少年は流星シャワーのスターマインを眺めるために、天空都市ゆきの飛行船に乗車する。
少年はある導きによってその天空都市まで向かおうとしていた。
天空都市への誘いは、これでニ度目になるようだ。
「もう一度あの場所へ行くの?」
「天空都市が僕を呼んでいるんだ」
夜空を見上げれば満天の星空がキラリとナイトブルーに輝く、希少なスターバースト現象が宇宙で起きていた。
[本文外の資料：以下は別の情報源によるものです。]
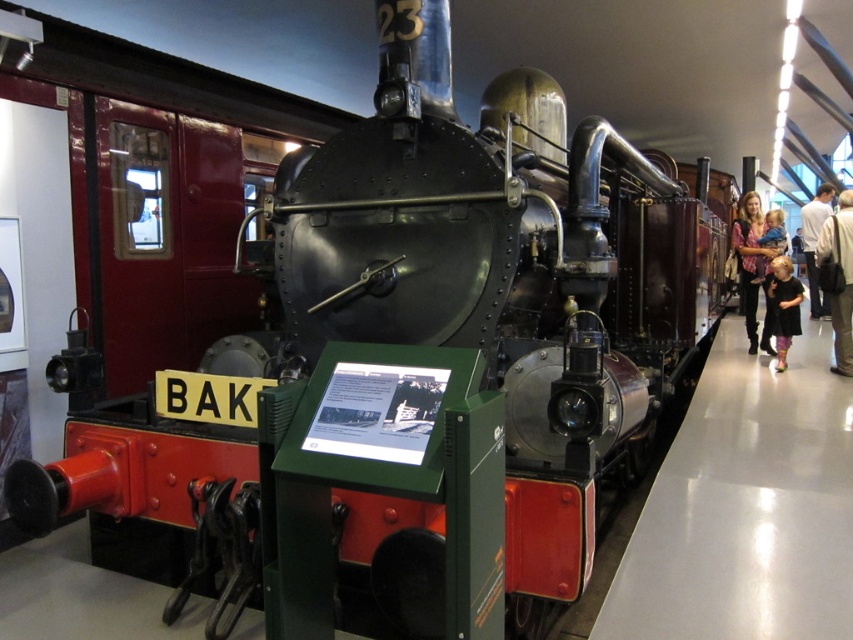 Which is more to the right, black leather jacket at right or light brown leather jacket at right?

Positioned to the right is light brown leather jacket at right.

Does black leather jacket at right appear on the left side of light brown leather jacket at right?

Indeed, black leather jacket at right is positioned on the left side of light brown leather jacket at right.

Where is `black leather jacket at right`? black leather jacket at right is located at coordinates 752,268.

What are the coordinates of `black leather jacket at right` in the screenshot? It's located at (752, 268).

Can you confirm if dark brown leather jacket at right is wider than light pink fabric at right?

No, dark brown leather jacket at right is not wider than light pink fabric at right.

Is the position of dark brown leather jacket at right more distant than that of light pink fabric at right?

No, it is not.

Which is behind, point (816, 262) or point (778, 241)?

The point (778, 241) is behind.

The width and height of the screenshot is (853, 640). I want to click on dark brown leather jacket at right, so click(x=845, y=280).

Does dark brown leather jacket at right appear under black dress at lower right?

Actually, dark brown leather jacket at right is above black dress at lower right.

Between dark brown leather jacket at right and black dress at lower right, which one is positioned lower?

black dress at lower right is below.

I want to click on dark brown leather jacket at right, so click(845, 280). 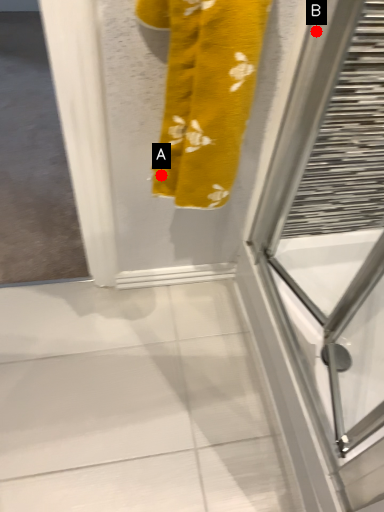 Question: Two points are circled on the image, labeled by A and B beside each circle. Which point is further to the camera?

Choices:
 (A) A is further
 (B) B is further

Answer: (A) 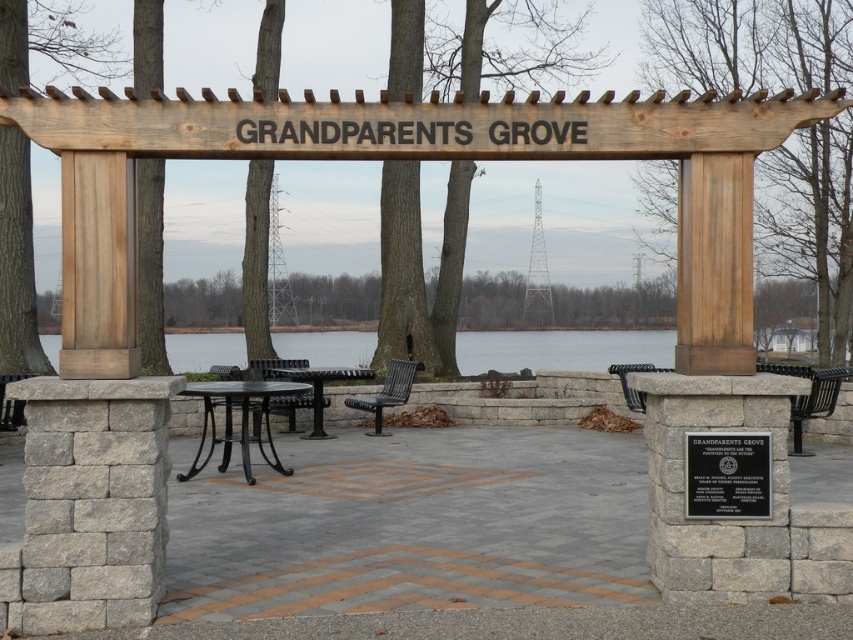 You are standing at the entrance of GRANDPARENTS GROVE and see the clear water at center and the black polished stone plaque at center. Which object is closer to the ground?

The black polished stone plaque at center is closer to the ground because the clear water at center is above it.

You are a visitor standing at the entrance of GRANDPARENTS GROVE. You see the clear water at center and the black polished stone plaque at center. Which object is farther away from you?

The clear water at center is farther away from you since it is 19.14 meters away from the black polished stone plaque at center, which is likely closer to the entrance.

You are standing at the entrance of GRANDPARENTS GROVE and want to touch both the black polished stone plaque at center and the metallic black picnic table at center. Which object should you reach for first based on their distances from you?

The black polished stone plaque at center is closer to the viewer than the metallic black picnic table at center, so you should reach for the black polished stone plaque at center first. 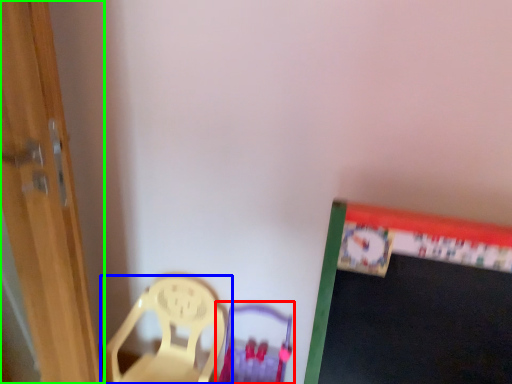 Question: Which object is the closest to the armchair (highlighted by a red box)? Choose among these: chair (highlighted by a blue box) or door (highlighted by a green box).

Choices:
 (A) chair
 (B) door

Answer: (A) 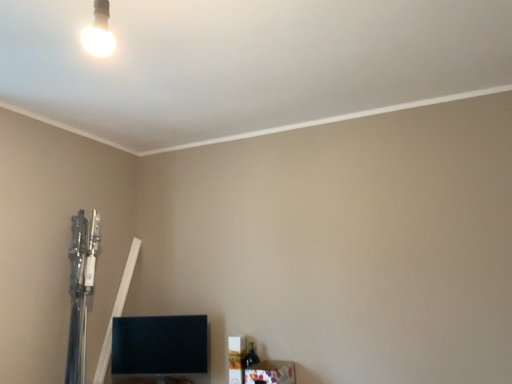 Question: Are wooden frame at lower right, which is counted as the 2th furniture, starting from the back, and white glossy bulb at upper left far apart?

Choices:
 (A) yes
 (B) no

Answer: (A)

Question: Does wooden frame at lower right, which is the 1th furniture from right to left, appear on the right side of white glossy bulb at upper left?

Choices:
 (A) no
 (B) yes

Answer: (B)

Question: Considering the relative sizes of wooden frame at lower right, which ranks as the 1th furniture in front-to-back order, and white glossy bulb at upper left in the image provided, is wooden frame at lower right, which ranks as the 1th furniture in front-to-back order, bigger than white glossy bulb at upper left?

Choices:
 (A) yes
 (B) no

Answer: (A)

Question: Can you confirm if wooden frame at lower right, which is counted as the 2th furniture, starting from the back, is thinner than white glossy bulb at upper left?

Choices:
 (A) no
 (B) yes

Answer: (A)

Question: Is wooden frame at lower right, which is the 1th furniture from right to left, smaller than white glossy bulb at upper left?

Choices:
 (A) yes
 (B) no

Answer: (B)

Question: Looking at the image, does black glossy tv at lower left, acting as the second furniture starting from the front, seem bigger or smaller compared to wooden frame at lower right, which is the 1th furniture from right to left?

Choices:
 (A) big
 (B) small

Answer: (A)

Question: In the image, is black glossy tv at lower left, which ranks as the first furniture in back-to-front order, positioned in front of or behind wooden frame at lower right, positioned as the second furniture in left-to-right order?

Choices:
 (A) behind
 (B) front

Answer: (A)

Question: Is black glossy tv at lower left, the 2th furniture viewed from the right, taller or shorter than wooden frame at lower right, positioned as the second furniture in left-to-right order?

Choices:
 (A) short
 (B) tall

Answer: (B)

Question: Is point (135, 336) closer or farther from the camera than point (291, 362)?

Choices:
 (A) farther
 (B) closer

Answer: (A)

Question: Considering their positions, is white glossy bulb at upper left located in front of or behind black glossy tv at lower left, which ranks as the first furniture in back-to-front order?

Choices:
 (A) front
 (B) behind

Answer: (A)

Question: In terms of height, does white glossy bulb at upper left look taller or shorter compared to black glossy tv at lower left, the 2th furniture viewed from the right?

Choices:
 (A) short
 (B) tall

Answer: (A)

Question: Looking at the image, does white glossy bulb at upper left seem bigger or smaller compared to black glossy tv at lower left, the first furniture positioned from the left?

Choices:
 (A) small
 (B) big

Answer: (A)

Question: Is white glossy bulb at upper left wider or thinner than black glossy tv at lower left, acting as the second furniture starting from the front?

Choices:
 (A) thin
 (B) wide

Answer: (A)

Question: Considering the positions of white glossy bulb at upper left and wooden frame at lower right, which ranks as the 1th furniture in front-to-back order, in the image, is white glossy bulb at upper left taller or shorter than wooden frame at lower right, which ranks as the 1th furniture in front-to-back order,?

Choices:
 (A) tall
 (B) short

Answer: (A)

Question: Considering their positions, is white glossy bulb at upper left located in front of or behind wooden frame at lower right, which is counted as the 2th furniture, starting from the back?

Choices:
 (A) front
 (B) behind

Answer: (A) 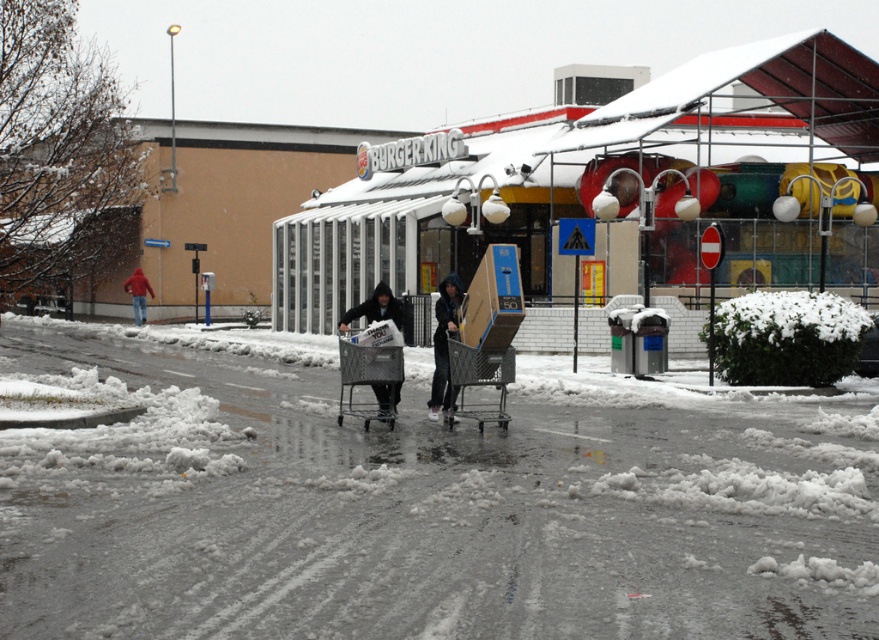 How much distance is there between snowy asphalt pavement at center and metallic gray shopping cart at center?

snowy asphalt pavement at center and metallic gray shopping cart at center are 8.49 feet apart.

Can you confirm if snowy asphalt pavement at center is positioned to the left of metallic gray shopping cart at center?

In fact, snowy asphalt pavement at center is to the right of metallic gray shopping cart at center.

Who is more distant from viewer, (x=149, y=563) or (x=447, y=342)?

The point (x=447, y=342) is more distant.

I want to click on snowy asphalt pavement at center, so click(x=416, y=513).

Can you confirm if metallic gray shopping cart at center is shorter than dark gray hoodie at center?

No.

Is point (466, 364) closer to camera compared to point (449, 333)?

Yes, point (466, 364) is in front of point (449, 333).

Locate an element on the screen. This screenshot has height=640, width=879. metallic gray shopping cart at center is located at coordinates (478, 380).

Between point (453, 312) and point (139, 307), which one is positioned in front?

Point (453, 312) is in front.

Image resolution: width=879 pixels, height=640 pixels. What do you see at coordinates (444, 346) in the screenshot?
I see `dark gray hoodie at center` at bounding box center [444, 346].

The width and height of the screenshot is (879, 640). Find the location of `dark gray hoodie at center`. dark gray hoodie at center is located at coordinates (444, 346).

Find the location of `dark gray hoodie at center`. dark gray hoodie at center is located at coordinates (444, 346). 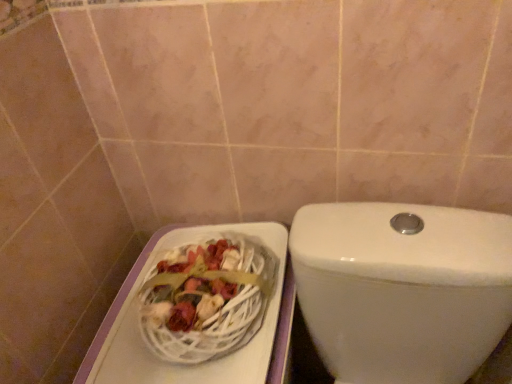 Question: Is white wicker basket at lower left to the left of white glossy toilet at center from the viewer's perspective?

Choices:
 (A) yes
 (B) no

Answer: (A)

Question: Can you confirm if white wicker basket at lower left is wider than white glossy toilet at center?

Choices:
 (A) no
 (B) yes

Answer: (A)

Question: From the image's perspective, is white wicker basket at lower left located beneath white glossy toilet at center?

Choices:
 (A) yes
 (B) no

Answer: (B)

Question: Is white wicker basket at lower left oriented away from white glossy toilet at center?

Choices:
 (A) no
 (B) yes

Answer: (A)

Question: Is the surface of white wicker basket at lower left in direct contact with white glossy toilet at center?

Choices:
 (A) yes
 (B) no

Answer: (B)

Question: Could you tell me if white wicker basket at lower left is facing white glossy toilet at center?

Choices:
 (A) no
 (B) yes

Answer: (A)

Question: Is white glossy toilet at center outside white wicker basket at lower left?

Choices:
 (A) yes
 (B) no

Answer: (A)

Question: Can you confirm if white glossy toilet at center is wider than white wicker basket at lower left?

Choices:
 (A) yes
 (B) no

Answer: (A)

Question: Could you tell me if white glossy toilet at center is facing white wicker basket at lower left?

Choices:
 (A) no
 (B) yes

Answer: (A)

Question: Is white glossy toilet at center to the left of white wicker basket at lower left from the viewer's perspective?

Choices:
 (A) yes
 (B) no

Answer: (B)

Question: Does white glossy toilet at center have a greater height compared to white wicker basket at lower left?

Choices:
 (A) yes
 (B) no

Answer: (A)

Question: From a real-world perspective, is white glossy toilet at center positioned over white wicker basket at lower left based on gravity?

Choices:
 (A) yes
 (B) no

Answer: (B)

Question: Is white wicker basket at lower left spatially inside white glossy toilet at center, or outside of it?

Choices:
 (A) outside
 (B) inside

Answer: (A) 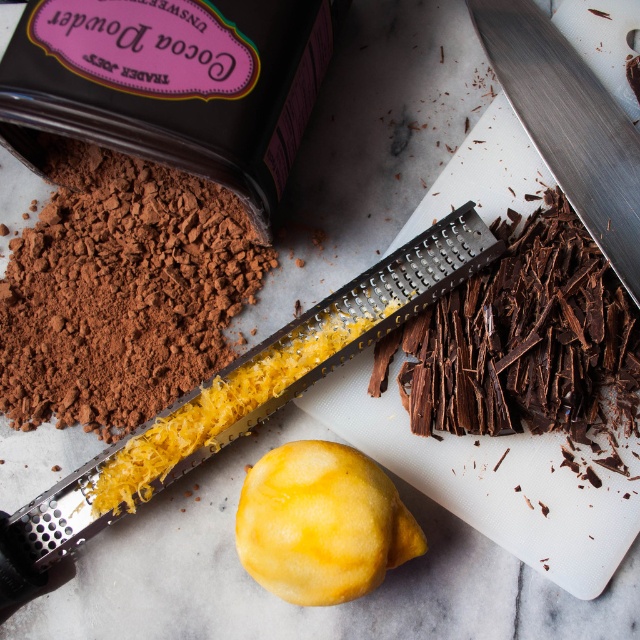 You are a chef preparing a dessert and need to know which item is shorter between the yellow matte lemon at center and the polished stainless steel knife at upper right. Can you identify the shorter object?

The yellow matte lemon at center is shorter than the polished stainless steel knife at upper right.

You are a chef preparing a dish and need to know which object is wider between the yellow matte lemon at center and the polished stainless steel knife at upper right. Can you determine this?

The yellow matte lemon at center might be wider than polished stainless steel knife at upper right, so it is possible that the lemon is wider.

You are standing 1.5 meters away from the scene. Can you reach the point at coordinates point [369,576] without moving your position?

The point at coordinates point [369,576] is 1.12 meters from the viewer. Since you are standing 1.5 meters away from the scene, you are farther than the point, so you cannot reach it without moving closer. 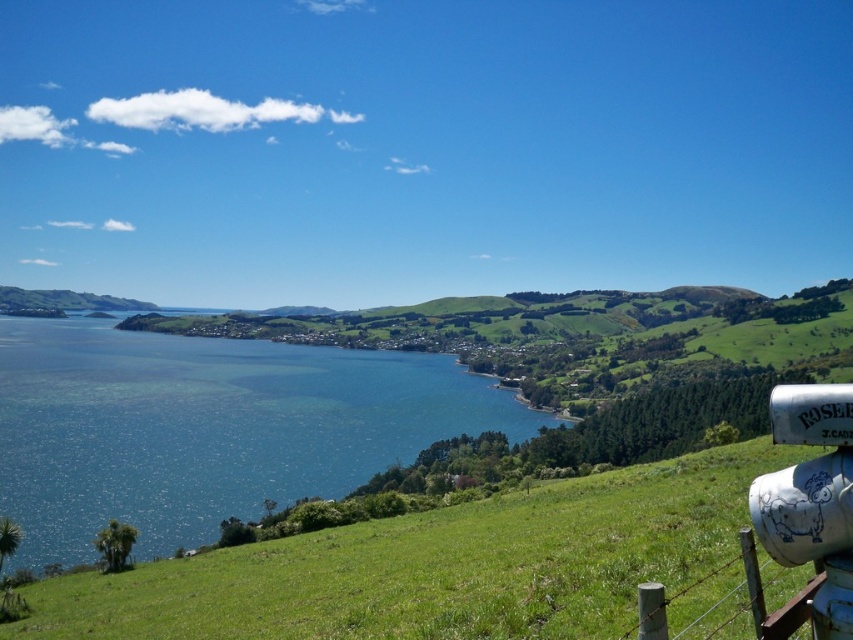 Question: Which point is closer to the camera?

Choices:
 (A) blue water at center
 (B) green grassy hillside at lower right

Answer: (B)

Question: Is green grassy hillside at lower right further to camera compared to blue water at center?

Choices:
 (A) yes
 (B) no

Answer: (B)

Question: Can you confirm if green grassy hillside at lower right is positioned below blue water at center?

Choices:
 (A) no
 (B) yes

Answer: (A)

Question: Which object is closer to the camera taking this photo?

Choices:
 (A) blue water at center
 (B) green grassy hillside at lower right

Answer: (B)

Question: Does green grassy hillside at lower right lie in front of blue water at center?

Choices:
 (A) yes
 (B) no

Answer: (A) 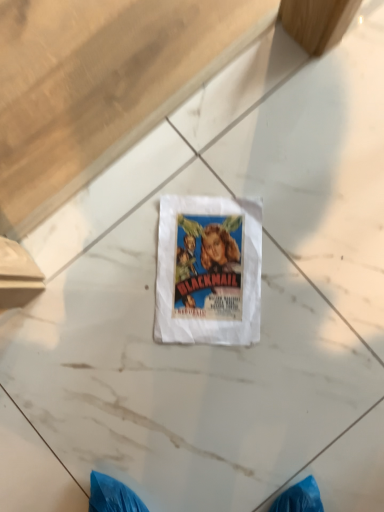 Find the location of a particular element. Image resolution: width=384 pixels, height=512 pixels. free space in front of colorful paper poster at center is located at coordinates (257, 376). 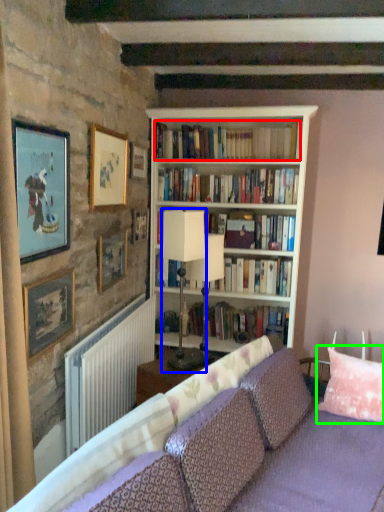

それは銀河同士の合体と融合だ。新しい銀河の誕生を天空都市より祝福する祭典に出席するため少年は導かれた。
ほら、船が見えてきた、巨大な飛行船がカケルを見つけ、舞い降りてきたのだ。
カケルは飛び乗るように飛行船へと駆け寄った。
巨大な飛行船は満天の星空へと方向転換し、その船体は天空都市までの空路を飛行し始めた。
40万光年の奇跡、引力により合体と離行を繰り返し、数億年かけ融合し一つの銀河が誕生するというのだ。
それらを見る者達はもはや生命体ではない。
だが、それらは生命体より受け継がれし記憶の集合体・白色矮星、それが天空都市。少年は記憶を辿る旅へと出発したのである。
※このストーリーは石崎ひゅーいさんの
『夜間飛行』より着想を得ました。